_Task details_
Nothing in the records below should be altered in the copy, although the pictures must be left out.

(Bounding box prediction data)
● ● ● ● ●
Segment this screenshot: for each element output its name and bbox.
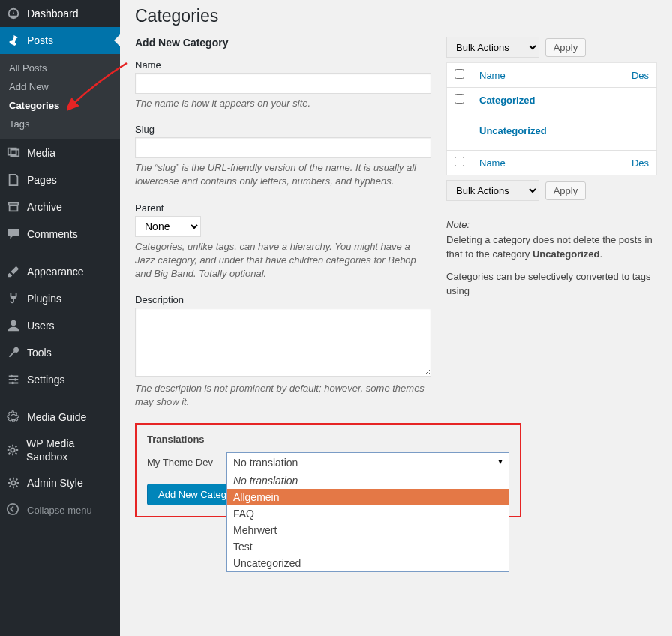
category-link[interactable]: Categorized (479, 94, 535, 106)
sidebar-item-label: Archive (27, 201, 62, 213)
row-checkbox[interactable] (454, 94, 464, 104)
sidebar-item-admin-style[interactable]: Admin Style (0, 470, 120, 496)
translations-panel: Translations My Theme Dev No translation… (135, 423, 521, 518)
collapse-menu[interactable]: Collapse menu (0, 496, 120, 524)
gear-icon (6, 476, 21, 490)
sidebar-item-label: Users (27, 320, 55, 332)
sidebar-item-label: Appearance (27, 266, 84, 278)
note-block: Note: Deleting a category does not delet… (446, 218, 657, 298)
translation-site-label: My Theme Dev (147, 457, 219, 468)
slug-label: Slug (135, 124, 431, 135)
sidebar-item-posts[interactable]: Posts (0, 27, 120, 54)
category-link[interactable]: Uncategorized (479, 125, 547, 136)
sidebar-item-label: Media Guide (27, 411, 86, 423)
media-icon (6, 146, 21, 160)
table-row: Uncategorized (447, 112, 657, 151)
translation-option[interactable]: Uncategorized (227, 555, 508, 572)
translation-option[interactable]: Mehrwert (227, 522, 508, 538)
svg-point-6 (8, 504, 18, 514)
main-content: Categories Add New Category Name The nam… (120, 0, 672, 636)
page-icon (6, 172, 21, 188)
table-row: Categorized (447, 88, 657, 112)
translation-option[interactable]: FAQ (227, 506, 508, 522)
gear-icon (6, 410, 21, 424)
sidebar-item-wp-media-sandbox[interactable]: WP Media Sandbox (0, 430, 120, 470)
translation-option[interactable]: No translation (227, 472, 508, 489)
sidebar-item-plugins[interactable]: Plugins (0, 285, 120, 312)
collapse-icon (6, 502, 21, 518)
translation-option[interactable]: Test (227, 538, 508, 555)
form-heading: Add New Category (135, 37, 431, 49)
svg-point-2 (14, 378, 17, 381)
svg-point-3 (11, 382, 14, 385)
gear-icon (6, 442, 20, 458)
sidebar-item-label: Media (27, 147, 56, 159)
column-description[interactable]: Des (632, 70, 649, 81)
parent-label: Parent (135, 202, 431, 214)
slug-help: The “slug” is the URL-friendly version o… (135, 161, 431, 188)
submenu-tags[interactable]: Tags (0, 115, 120, 134)
sidebar-item-label: Admin Style (27, 477, 83, 489)
column-name[interactable]: Name (479, 158, 506, 169)
sidebar-item-label: Tools (27, 346, 52, 358)
bulk-actions-select-top[interactable]: Bulk Actions (446, 37, 539, 58)
name-input[interactable] (135, 73, 431, 94)
svg-point-4 (11, 448, 15, 452)
sidebar-item-label: Posts (27, 34, 53, 46)
note-label: Note: (446, 219, 470, 230)
sidebar-item-archive[interactable]: Archive (0, 194, 120, 220)
comment-icon (6, 226, 21, 242)
pin-icon (6, 33, 21, 48)
admin-sidebar: Dashboard Posts All Posts Add New Catego… (0, 0, 120, 636)
dashboard-icon (6, 6, 21, 21)
sidebar-item-label: Comments (27, 228, 78, 240)
archive-icon (6, 200, 21, 214)
select-all-checkbox-bottom[interactable] (454, 157, 464, 166)
slug-input[interactable] (135, 137, 431, 158)
sidebar-item-label: Plugins (27, 292, 62, 304)
select-all-checkbox[interactable] (454, 69, 464, 79)
collapse-label: Collapse menu (27, 505, 92, 516)
name-help: The name is how it appears on your site. (135, 97, 431, 110)
svg-point-1 (10, 375, 14, 378)
description-input[interactable] (135, 308, 431, 376)
svg-point-0 (10, 320, 16, 326)
translation-select[interactable]: No translation (226, 452, 509, 473)
column-name[interactable]: Name (479, 70, 506, 81)
translations-heading: Translations (147, 434, 509, 445)
description-help: The description is not prominent by defa… (135, 382, 431, 409)
wrench-icon (6, 345, 21, 360)
name-label: Name (135, 59, 431, 70)
sidebar-item-users[interactable]: Users (0, 312, 120, 339)
sidebar-item-media[interactable]: Media (0, 140, 120, 166)
sidebar-item-label: WP Media Sandbox (26, 436, 114, 464)
category-table: Name Des Categorized Uncategorized (446, 62, 657, 176)
sidebar-item-tools[interactable]: Tools (0, 339, 120, 366)
svg-point-5 (11, 482, 15, 485)
sidebar-item-pages[interactable]: Pages (0, 166, 120, 194)
sidebar-item-label: Settings (27, 374, 65, 386)
sidebar-item-media-guide[interactable]: Media Guide (0, 404, 120, 430)
submenu-add-new[interactable]: Add New (0, 77, 120, 96)
sidebar-item-label: Pages (27, 174, 57, 186)
add-category-form: Add New Category Name The name is how it… (135, 37, 431, 518)
bulk-actions-select-bottom[interactable]: Bulk Actions (446, 180, 539, 201)
submenu-all-posts[interactable]: All Posts (0, 58, 120, 77)
posts-submenu: All Posts Add New Categories Tags (0, 54, 120, 140)
user-icon (6, 318, 21, 333)
submenu-categories[interactable]: Categories (0, 96, 120, 115)
sidebar-item-appearance[interactable]: Appearance (0, 258, 120, 285)
sidebar-item-dashboard[interactable]: Dashboard (0, 0, 120, 27)
sidebar-item-comments[interactable]: Comments (0, 220, 120, 248)
sidebar-item-settings[interactable]: Settings (0, 366, 120, 393)
column-description[interactable]: Des (632, 158, 649, 169)
apply-button-bottom[interactable]: Apply (545, 182, 586, 200)
plug-icon (6, 291, 21, 306)
parent-select[interactable]: None (135, 216, 201, 237)
apply-button-top[interactable]: Apply (545, 38, 586, 57)
description-label: Description (135, 294, 431, 305)
translation-option[interactable]: Allgemein (227, 489, 508, 506)
brush-icon (6, 264, 21, 279)
sliders-icon (6, 372, 21, 387)
sidebar-item-label: Dashboard (27, 8, 79, 20)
● ● ● ● ●
_Response to the exercise_
Segment this screenshot: for each element output its name and bbox.
category-link[interactable]: Categorized (479, 94, 535, 106)
sidebar-item-label: Archive (27, 201, 62, 213)
row-checkbox[interactable] (454, 94, 464, 104)
sidebar-item-admin-style[interactable]: Admin Style (0, 470, 120, 496)
translations-panel: Translations My Theme Dev No translation… (135, 423, 521, 518)
collapse-menu[interactable]: Collapse menu (0, 496, 120, 524)
gear-icon (6, 476, 21, 490)
sidebar-item-label: Users (27, 320, 55, 332)
sidebar-item-label: Appearance (27, 266, 84, 278)
note-block: Note: Deleting a category does not delet… (446, 218, 657, 298)
translation-site-label: My Theme Dev (147, 457, 219, 468)
slug-label: Slug (135, 124, 431, 135)
sidebar-item-posts[interactable]: Posts (0, 27, 120, 54)
category-link[interactable]: Uncategorized (479, 125, 547, 136)
sidebar-item-label: Media Guide (27, 411, 86, 423)
media-icon (6, 146, 21, 160)
table-row: Uncategorized (447, 112, 657, 151)
translation-option[interactable]: Uncategorized (227, 555, 508, 572)
translation-option[interactable]: Mehrwert (227, 522, 508, 538)
svg-point-6 (8, 504, 18, 514)
main-content: Categories Add New Category Name The nam… (120, 0, 672, 636)
page-icon (6, 172, 21, 188)
table-row: Categorized (447, 88, 657, 112)
translation-option[interactable]: FAQ (227, 506, 508, 522)
gear-icon (6, 410, 21, 424)
sidebar-item-wp-media-sandbox[interactable]: WP Media Sandbox (0, 430, 120, 470)
translation-option[interactable]: No translation (227, 472, 508, 489)
sidebar-item-plugins[interactable]: Plugins (0, 285, 120, 312)
collapse-icon (6, 502, 21, 518)
translation-option[interactable]: Test (227, 538, 508, 555)
form-heading: Add New Category (135, 37, 431, 49)
svg-point-2 (14, 378, 17, 381)
svg-point-3 (11, 382, 14, 385)
gear-icon (6, 442, 20, 458)
sidebar-item-label: Media (27, 147, 56, 159)
column-description[interactable]: Des (632, 70, 649, 81)
parent-label: Parent (135, 202, 431, 214)
slug-help: The “slug” is the URL-friendly version o… (135, 161, 431, 188)
submenu-tags[interactable]: Tags (0, 115, 120, 134)
sidebar-item-label: Admin Style (27, 477, 83, 489)
column-name[interactable]: Name (479, 158, 506, 169)
sidebar-item-label: Tools (27, 346, 52, 358)
bulk-actions-select-top[interactable]: Bulk Actions (446, 37, 539, 58)
name-input[interactable] (135, 73, 431, 94)
svg-point-4 (11, 448, 15, 452)
sidebar-item-label: Posts (27, 34, 53, 46)
note-label: Note: (446, 219, 470, 230)
sidebar-item-archive[interactable]: Archive (0, 194, 120, 220)
comment-icon (6, 226, 21, 242)
pin-icon (6, 33, 21, 48)
admin-sidebar: Dashboard Posts All Posts Add New Catego… (0, 0, 120, 636)
dashboard-icon (6, 6, 21, 21)
sidebar-item-label: Comments (27, 228, 78, 240)
archive-icon (6, 200, 21, 214)
select-all-checkbox-bottom[interactable] (454, 157, 464, 166)
slug-input[interactable] (135, 137, 431, 158)
sidebar-item-label: Plugins (27, 292, 62, 304)
select-all-checkbox[interactable] (454, 69, 464, 79)
collapse-label: Collapse menu (27, 505, 92, 516)
name-help: The name is how it appears on your site. (135, 97, 431, 110)
svg-point-1 (10, 375, 14, 378)
description-input[interactable] (135, 308, 431, 376)
svg-point-0 (10, 320, 16, 326)
translation-select[interactable]: No translation (226, 452, 509, 473)
column-name[interactable]: Name (479, 70, 506, 81)
translations-heading: Translations (147, 434, 509, 445)
description-help: The description is not prominent by defa… (135, 382, 431, 409)
wrench-icon (6, 345, 21, 360)
name-label: Name (135, 59, 431, 70)
sidebar-item-users[interactable]: Users (0, 312, 120, 339)
sidebar-item-media[interactable]: Media (0, 140, 120, 166)
sidebar-item-label: WP Media Sandbox (26, 436, 114, 464)
category-table: Name Des Categorized Uncategorized (446, 62, 657, 176)
sidebar-item-tools[interactable]: Tools (0, 339, 120, 366)
svg-point-5 (11, 482, 15, 485)
sidebar-item-pages[interactable]: Pages (0, 166, 120, 194)
sidebar-item-label: Settings (27, 374, 65, 386)
sidebar-item-media-guide[interactable]: Media Guide (0, 404, 120, 430)
submenu-add-new[interactable]: Add New (0, 77, 120, 96)
sidebar-item-label: Pages (27, 174, 57, 186)
add-category-form: Add New Category Name The name is how it… (135, 37, 431, 518)
bulk-actions-select-bottom[interactable]: Bulk Actions (446, 180, 539, 201)
submenu-all-posts[interactable]: All Posts (0, 58, 120, 77)
posts-submenu: All Posts Add New Categories Tags (0, 54, 120, 140)
user-icon (6, 318, 21, 333)
submenu-categories[interactable]: Categories (0, 96, 120, 115)
sidebar-item-appearance[interactable]: Appearance (0, 258, 120, 285)
sidebar-item-dashboard[interactable]: Dashboard (0, 0, 120, 27)
sidebar-item-comments[interactable]: Comments (0, 220, 120, 248)
sidebar-item-settings[interactable]: Settings (0, 366, 120, 393)
column-description[interactable]: Des (632, 158, 649, 169)
apply-button-bottom[interactable]: Apply (545, 182, 586, 200)
plug-icon (6, 291, 21, 306)
parent-select[interactable]: None (135, 216, 201, 237)
apply-button-top[interactable]: Apply (545, 38, 586, 57)
description-label: Description (135, 294, 431, 305)
translation-option[interactable]: Allgemein (227, 489, 508, 506)
brush-icon (6, 264, 21, 279)
sliders-icon (6, 372, 21, 387)
sidebar-item-label: Dashboard (27, 8, 79, 20)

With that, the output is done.